A variety of causes could be related to the development of sound sensitivity:
- Head or brain injury
- Lyme disease
- Meniere’s disease
- Multiple sclerosis
- Bell’s palsy
- Car accident with airbag deployment
- Viral infection affecting the inner ear
- Damaged cochlea from loud noise exposure
- Ear damage resulting from medication or toxin exposure
- Temporomandibular joint disorder (TMJ)
- Post-traumatic stress disorder (PTSD)
Each patient is unique, and it’s not always possible to identify the cause of sound sensitivity. Doctors don’t understand why exactly sound sensitivity happens. But many experts suspect that there is a malfunction or damage affecting the auditory nerve, central processing system, or mechanisms within the ear.
Treatment Options for Sound Sensitivity
Patients are disappointed to hear that there isn’t a treatment to quickly eliminate sound sensitivity. But there are various options that can help you cope with the uncomfortable sounds. The goal with treatment is to improve your quality of life as much as possible.
You might choose to wear ear protection (such as earmuffs or earplugs) to muffle noises if you are spending time in a loud environment, like a concert or large social gathering.
Some providers offer sound therapy to retrain the auditory processing center in the brain. But this treatment method isn’t always effective.
Additionally, it’s also important to identify any other underlying health issues that might be causing sound sensitivity. If you are using medication that affects the hearing, then it might be necessary to switch medications or change the dosage.
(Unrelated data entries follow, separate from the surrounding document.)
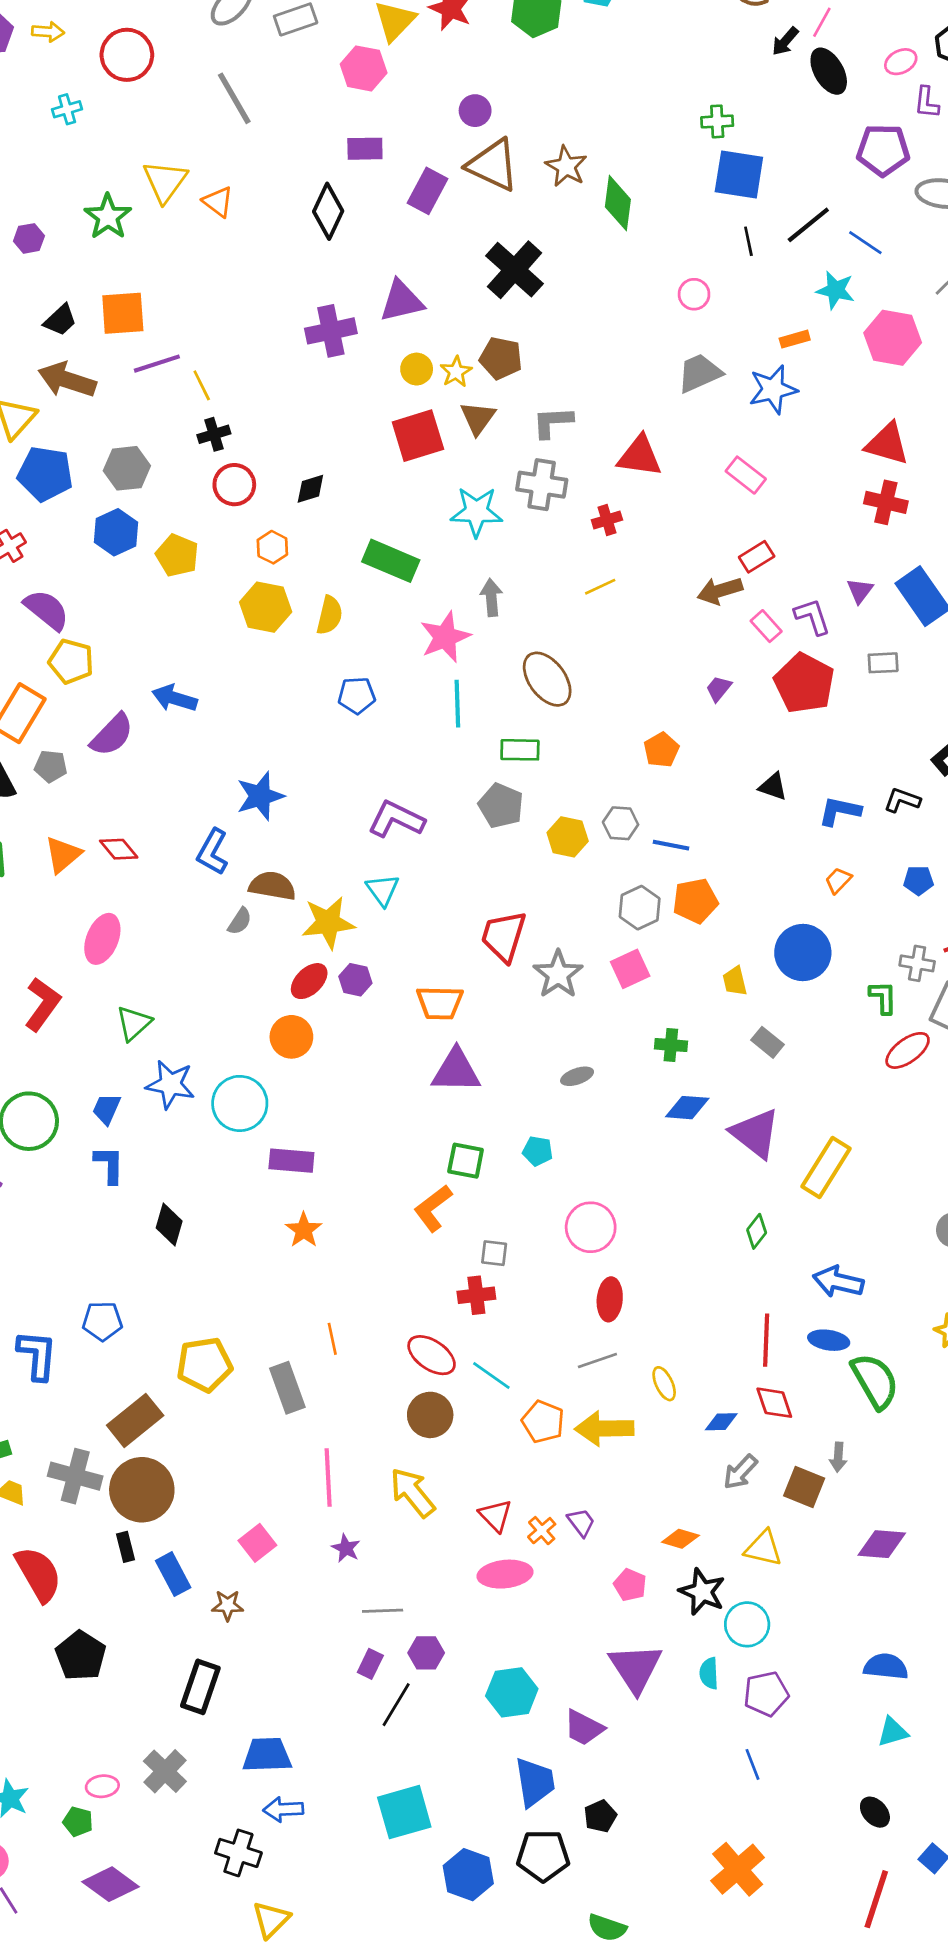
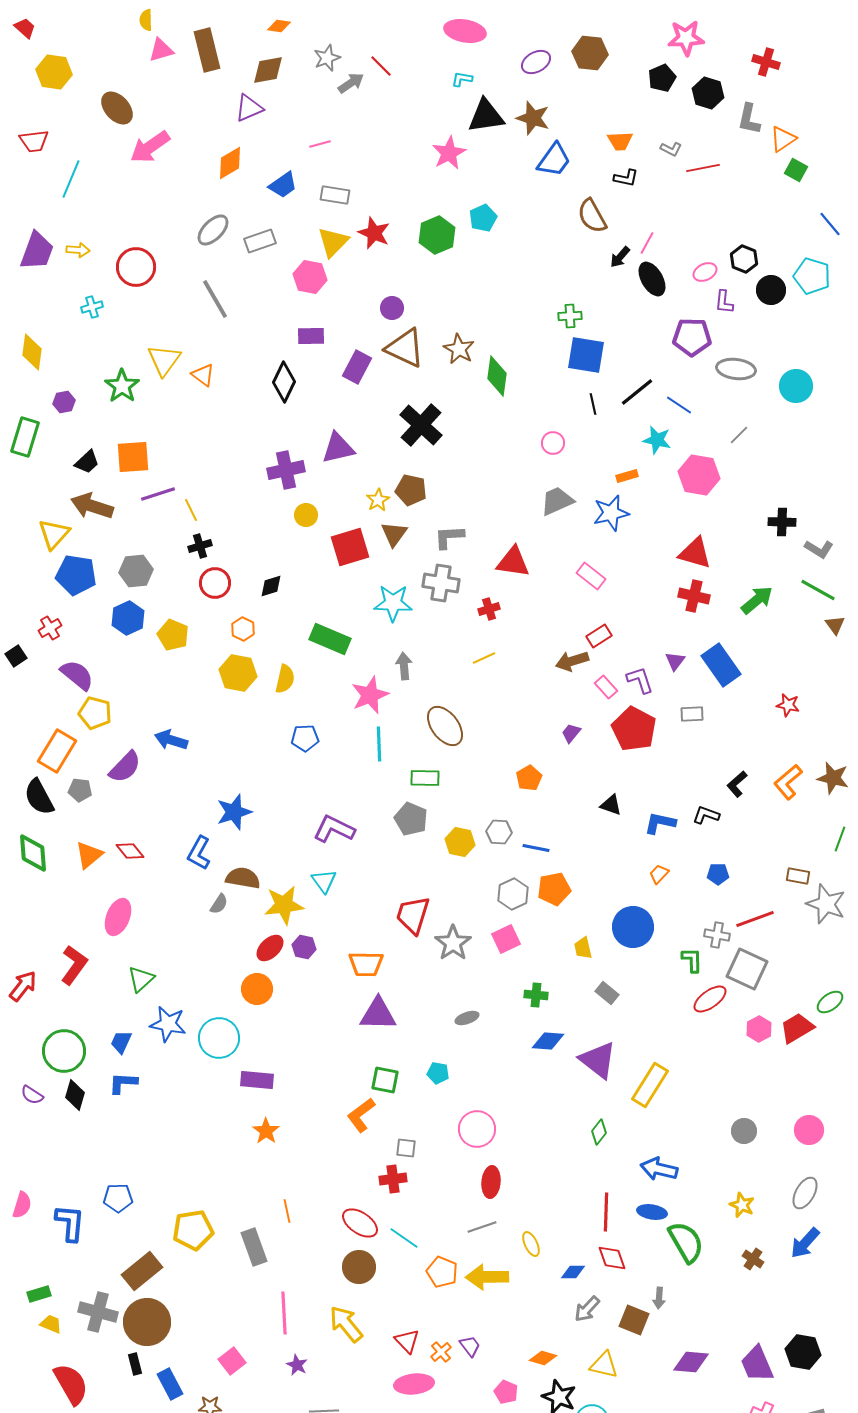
yellow circle: (417, 369) -> (306, 515), moved
blue L-shape: (109, 1165) -> (123, 1083), turned -88
black diamond: (169, 1225) -> (75, 1095), moved

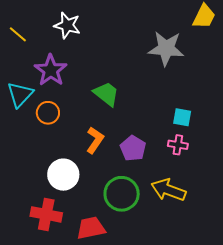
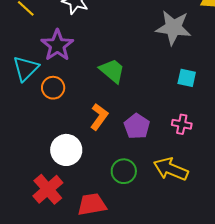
cyan square: (182, 117) -> (187, 78), moved
green circle: (122, 194) -> (124, 171), size x0.7
red cross: (46, 214) -> (48, 189), turned 36

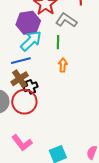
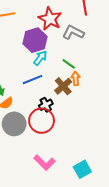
cyan arrow: (31, 41) -> (40, 58), size x0.7
green line: (58, 42) -> (69, 64), moved, turned -48
brown cross: (20, 79) -> (63, 86), moved

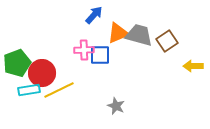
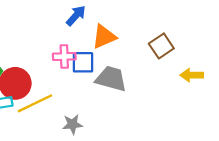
gray trapezoid: (139, 35) -> (111, 79), moved
gray star: (116, 106) -> (72, 124), moved, turned -30

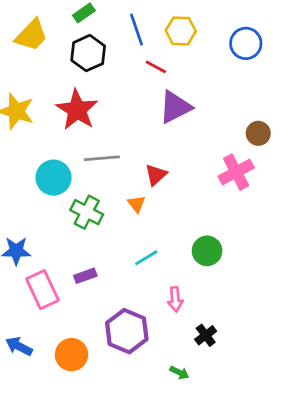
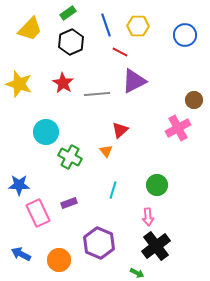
red star: (77, 110) -> (63, 83), size x0.7
gray line: (102, 158) -> (97, 94), moved
cyan line: (146, 258) -> (113, 190), turned -42
pink arrow: (175, 299) -> (148, 217), moved
black cross: (206, 335) -> (156, 246), size x1.8

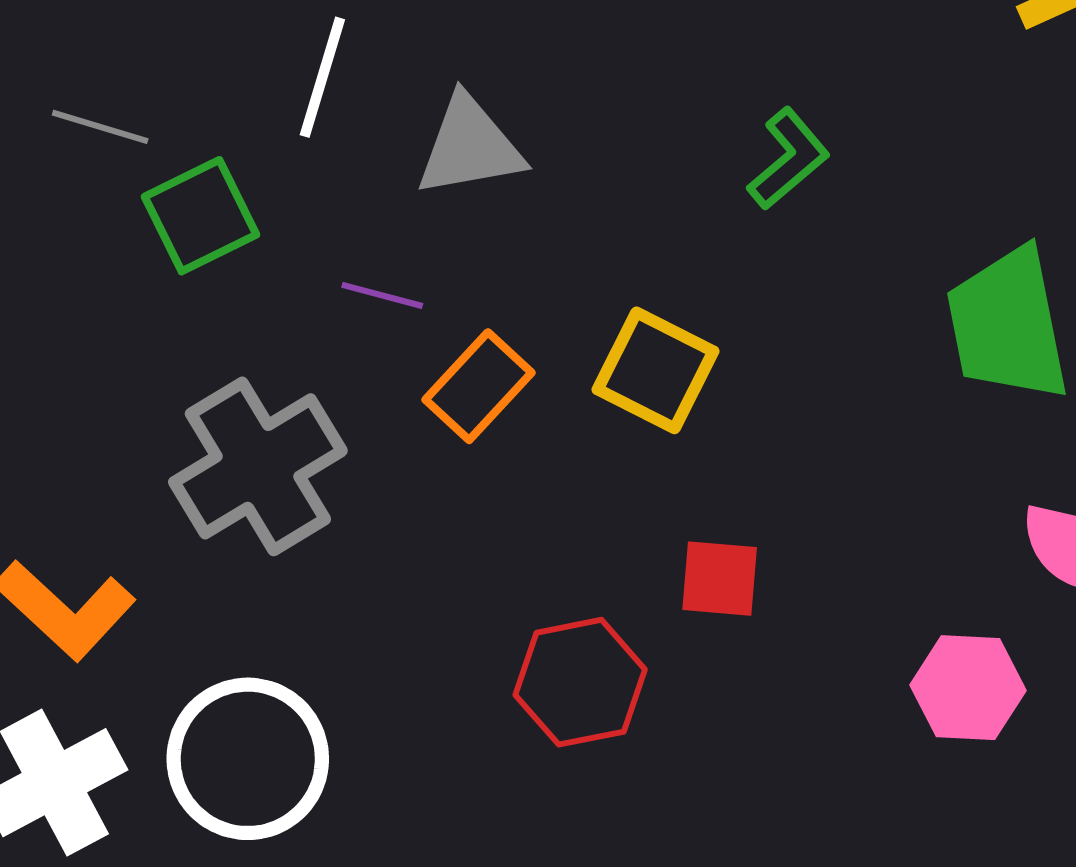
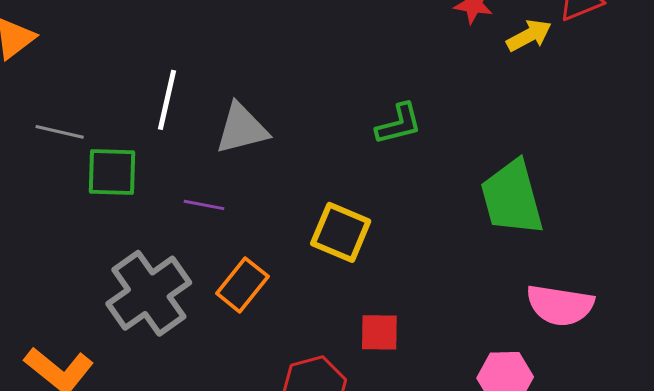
green L-shape: (789, 159) -> (399, 124), turned 30
green square: (200, 216) -> (112, 172), turned 32
orange rectangle: (479, 386) -> (242, 285), moved

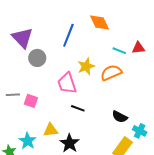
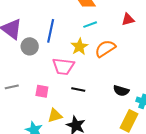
blue line: (68, 35) -> (51, 31), moved
cyan line: (119, 51) -> (90, 25), moved, turned -32
pink trapezoid: (67, 83) -> (63, 66), turned -55
pink square: (31, 101) -> (42, 91), moved

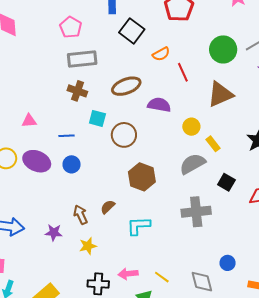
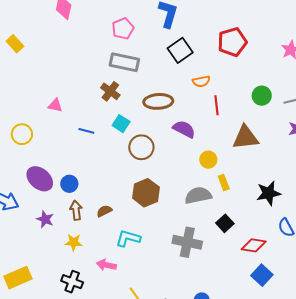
green circle: (223, 49) -> (262, 96), size x0.7
purple ellipse: (37, 161) -> (40, 179), moved
blue circle: (72, 164) -> (69, 184), moved
pink arrow: (128, 274) -> (106, 265), moved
Many people who have sound sensitivity also find it helpful to talk to a therapist for help. You can work through underlying anxieties or fears if these things are having a negative impact on your social activities.
Recruitment vs. Hyperacusis
Keep in mind that general sound sensitivity is different than recruitment – a condition that happens when someone is losing their hearing. Recruitment results in certain sounds being uncomfortably loud, but it typically only affects the perception of sounds within the frequency range of hearing loss.
In comparison, sound sensitivity isn’t limited to certain frequencies. Hyperacusis affects all sounds, making everything seem louder than it actually is.
An audiologist can complete a thorough sound test to determine the type of sensitivity you are having. It’s important to diagnose your sensitivity so the medical team can design an ideal treatment plan to improve your hearing.
Sound Sensitivity: Is it Common?
This hearing condition isn’t common, but it can affect people of all ages. Some patients find that it’s simply a minor annoyance, but the sensitivity doesn’t interrupt their regular activities. They are able to live a happy life and manage the sensitivity throughout the day.
On the other hand, some people struggle to live with the symptoms of sound sensitivity. If you find that you have a hard time in any area of your life because of your sensitive ears, then it’s time to talk to a hearing specialist for a diagnosis and treatment.